Just yesterday, I attended a foreclosure mediation with a couple who worked hard and lived within their means their entire lives. But a family crisis left them jobless, and – perhaps soon – now homeless. Later in the evening I visited the home of a woman who was wheelchair-bound and was being sued for the loan balance owed on a car that had long been repossessed. As she told us her story in her freezing cold, dank, cheerless home, I became overwhelmed.

Her story cannot be shared here, but when I went back to my warm, seasonally-decorated home, where my husband was cooking us dinner to enjoy together, I was filled with the sense that I was a very small person in the face of the needs of this world.

I could  not shake the idea that I had to do something – I took this job to help people, after all. Both my boss and I will do something to help these neighbors, but even that will not repair all their on-going physical and emotional needs.

To compare, my issues at this moment are being frustrated by the clutter of my closet, my lack of a washing machine, and my procrastination in signing up for health insurance.
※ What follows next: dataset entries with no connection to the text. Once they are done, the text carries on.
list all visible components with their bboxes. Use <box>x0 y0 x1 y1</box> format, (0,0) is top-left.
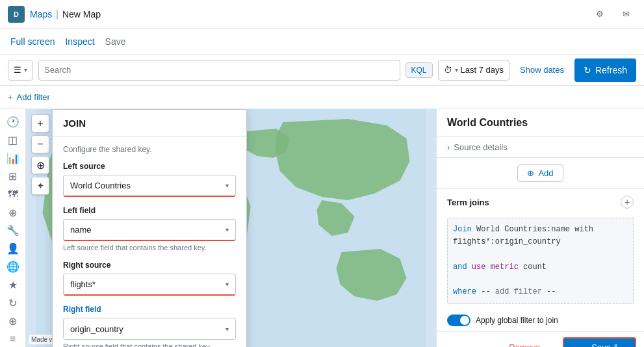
time-range-label: Last 7 days <box>461 65 504 75</box>
breadcrumb-current: New Map <box>62 9 101 19</box>
term-joins-add-button[interactable]: + <box>621 196 634 209</box>
zoom-out-button[interactable]: − <box>31 135 49 153</box>
breadcrumb: Maps | New Map <box>30 9 101 19</box>
refresh-label: Refresh <box>595 65 627 75</box>
sidebar-icon-menu[interactable]: ≡ <box>3 331 23 347</box>
sidebar-icon-add-layer[interactable]: ⊕ <box>3 313 23 329</box>
filter-type-icon: ☰ <box>14 65 21 75</box>
right-panel-header: World Countries <box>437 109 644 137</box>
global-filter-toggle[interactable] <box>447 315 470 326</box>
kql-badge[interactable]: KQL <box>406 62 433 78</box>
settings-icon[interactable]: ⚙ <box>589 4 610 25</box>
sidebar-icon-table[interactable]: ⊞ <box>3 169 23 185</box>
cancel-button[interactable]: Cancel <box>444 344 486 347</box>
sidebar-icon-clock[interactable]: 🕐 <box>3 114 23 130</box>
filter-bar: ☰ ▾ KQL ⏱ ▾ Last 7 days Show dates ↻ Ref… <box>0 55 644 86</box>
and-keyword: and <box>453 263 467 272</box>
join-line2-text: flights*:origin_country <box>453 237 561 246</box>
bottom-bar: Cancel Remove layer ✓ Save & close <box>437 331 644 347</box>
right-field-select[interactable]: origin_country ▾ <box>63 318 236 340</box>
right-panel: World Countries › Source details ⊕ Add T… <box>436 109 644 347</box>
sidebar-icon-star[interactable]: ★ <box>3 277 23 293</box>
add-label: Add <box>538 168 553 178</box>
map-controls: + − ⊕ ⌖ <box>31 114 49 195</box>
add-button[interactable]: ⊕ Add <box>517 164 563 182</box>
save-link[interactable]: Save <box>105 36 126 47</box>
source-details-row[interactable]: › Source details <box>437 137 644 158</box>
where-end: -- <box>547 287 556 296</box>
add-filter-bar[interactable]: + Add filter <box>0 86 644 109</box>
secondary-nav: Full screen Inspect Save <box>0 29 644 55</box>
use-keyword: use <box>472 263 486 272</box>
source-details-label: Source details <box>454 142 507 152</box>
time-icon: ⏱ <box>444 65 452 75</box>
metric-keyword: metric <box>491 263 519 272</box>
sidebar-icon-layers[interactable]: ◫ <box>3 133 23 148</box>
sidebar-icon-chart[interactable]: 📊 <box>3 151 23 166</box>
right-source-label: Right source <box>63 261 236 270</box>
time-chevron: ▾ <box>455 66 458 73</box>
left-sidebar: 🕐 ◫ 📊 ⊞ 🗺 ⊕ 🔧 👤 🌐 ★ ↻ ⊕ ≡ <box>0 109 26 347</box>
right-source-value: flights* <box>70 279 96 289</box>
left-source-select[interactable]: World Countries ▾ <box>63 175 236 197</box>
time-picker[interactable]: ⏱ ▾ Last 7 days <box>438 60 510 81</box>
join-code: Join World Countries:name with flights*:… <box>447 218 634 304</box>
filter-type-chevron: ▾ <box>24 66 27 73</box>
left-source-chevron: ▾ <box>225 182 229 189</box>
right-source-select[interactable]: flights* ▾ <box>63 274 236 296</box>
left-field-hint: Left source field that contains the shar… <box>63 244 236 251</box>
global-filter-label: Apply global filter to join <box>476 316 558 325</box>
term-joins-title: Term joins <box>447 198 489 207</box>
join-modal-header: JOIN <box>53 110 246 137</box>
full-screen-link[interactable]: Full screen <box>10 36 55 47</box>
left-field-value: name <box>70 225 92 235</box>
count-text: count <box>523 263 547 272</box>
add-filter-icon: + <box>8 92 13 102</box>
breadcrumb-maps[interactable]: Maps <box>30 9 52 19</box>
join-line1-text: World Countries:name with <box>476 225 593 234</box>
top-nav: D Maps | New Map ⚙ ✉ <box>0 0 644 29</box>
filter-type-button[interactable]: ☰ ▾ <box>8 60 33 81</box>
sidebar-icon-crosshair[interactable]: ⊕ <box>3 205 23 220</box>
toggle-knob <box>460 316 469 325</box>
left-source-section: Left source World Countries ▾ <box>63 162 236 197</box>
refresh-button[interactable]: ↻ Refresh <box>574 58 636 82</box>
right-field-section: Right field origin_country ▾ Right sourc… <box>63 305 236 347</box>
sidebar-icon-wrench[interactable]: 🔧 <box>3 223 23 238</box>
crosshair-button[interactable]: ⊕ <box>31 156 49 174</box>
right-field-chevron: ▾ <box>225 326 229 333</box>
source-details-chevron: › <box>447 142 450 152</box>
right-panel-title: World Countries <box>447 117 634 129</box>
left-field-label: Left field <box>63 206 236 215</box>
zoom-in-button[interactable]: + <box>31 114 49 133</box>
filter-text: add filter <box>495 287 542 296</box>
join-description: Configure the shared key. <box>63 145 236 154</box>
left-source-label: Left source <box>63 162 236 171</box>
inspect-link[interactable]: Inspect <box>65 36 94 47</box>
save-close-button[interactable]: ✓ Save & close <box>563 337 636 347</box>
join-modal: JOIN Configure the shared key. Left sour… <box>52 109 247 347</box>
left-field-select[interactable]: name ▾ <box>63 219 236 241</box>
global-filter-row: Apply global filter to join <box>437 309 644 331</box>
save-close-label: Save & close <box>584 342 626 347</box>
join-code-block: Join World Countries:name with flights*:… <box>437 212 644 309</box>
right-field-hint: Right source field that contains the sha… <box>63 342 236 347</box>
join-modal-title: JOIN <box>63 118 236 129</box>
sidebar-icon-globe[interactable]: 🌐 <box>3 259 23 275</box>
search-input-wrap <box>38 60 400 81</box>
sidebar-icon-person[interactable]: 👤 <box>3 241 23 257</box>
sidebar-icon-refresh[interactable]: ↻ <box>3 295 23 311</box>
sidebar-icon-map[interactable]: 🗺 <box>3 186 23 202</box>
pointer-button[interactable]: ⌖ <box>31 177 49 195</box>
map-area: SOUTH AMERICA RTHS ERICA + − ⊕ ⌖ Made wi… <box>26 109 436 347</box>
mail-icon[interactable]: ✉ <box>615 4 636 25</box>
show-dates-button[interactable]: Show dates <box>515 62 569 77</box>
term-joins-header: Term joins + <box>437 189 644 212</box>
breadcrumb-sep: | <box>56 9 58 19</box>
user-avatar[interactable]: D <box>8 6 25 23</box>
add-filter-label: Add filter <box>17 92 50 102</box>
refresh-icon: ↻ <box>584 65 591 75</box>
remove-layer-button[interactable]: Remove layer <box>494 339 555 347</box>
where-text: -- <box>481 287 495 296</box>
search-input[interactable] <box>44 65 394 75</box>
My needs are so small, that when my husband was blessed with a gracious bonus this week, we actually have no idea what to do with it!

[See what I mean? Big issues, right?]

So this year, take the idiom we repeat so often to children to heart. And don’t use it as a distraction for thinking about what you want, truly practice a heart of gratitude. Give what you can. Give all day and whenever you see a need – give to charities and the food bank and the fuel bank and the homeless shelter and anyone who has a need you can see. (I can’t tell you how much less stressful it is grocery shopping to someone in need – it’s a pleasure, not a chore, I promise!)

My grandmother always used to love saying that Jesus is the reason for the season. And He is – Christmas, despite its many secular garments, is at its heart a celebration of the birth of our God on this planet. It was and is a gift, and calls for our giving to others in the small – but meaningful – ways that we can, without any expectation of something in return.